» AIM OF THE EXERCISE:
For each line below that holds the word "lune", make a copy.

» EXERCISE DATA:
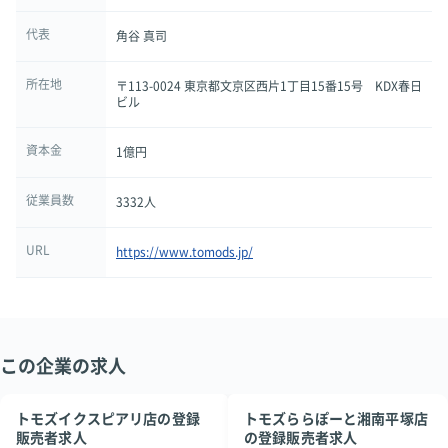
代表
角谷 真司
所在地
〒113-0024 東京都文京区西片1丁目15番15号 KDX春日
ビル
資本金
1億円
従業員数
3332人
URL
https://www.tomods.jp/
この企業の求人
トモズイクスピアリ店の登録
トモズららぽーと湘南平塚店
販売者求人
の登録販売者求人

...

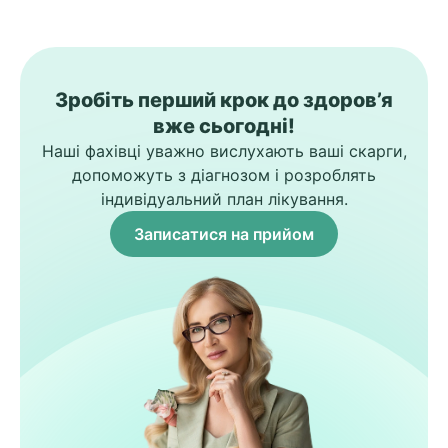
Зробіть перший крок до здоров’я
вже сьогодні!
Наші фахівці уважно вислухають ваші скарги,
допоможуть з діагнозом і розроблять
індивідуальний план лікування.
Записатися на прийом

---

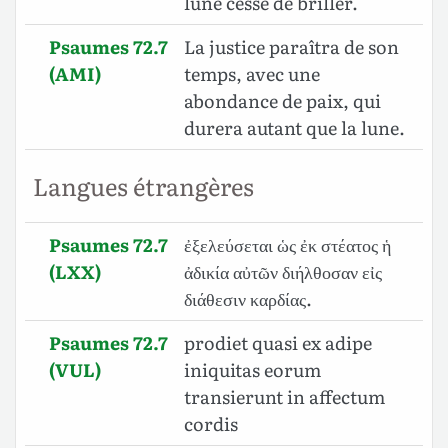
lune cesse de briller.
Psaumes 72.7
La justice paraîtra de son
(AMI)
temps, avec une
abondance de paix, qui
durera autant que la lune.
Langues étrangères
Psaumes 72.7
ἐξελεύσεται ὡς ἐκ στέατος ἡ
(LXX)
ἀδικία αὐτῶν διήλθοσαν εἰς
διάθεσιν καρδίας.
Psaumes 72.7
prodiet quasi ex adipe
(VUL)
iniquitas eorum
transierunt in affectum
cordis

» OUTPUT OF THE TASK:
lune cesse de briller.
durera autant que la lune.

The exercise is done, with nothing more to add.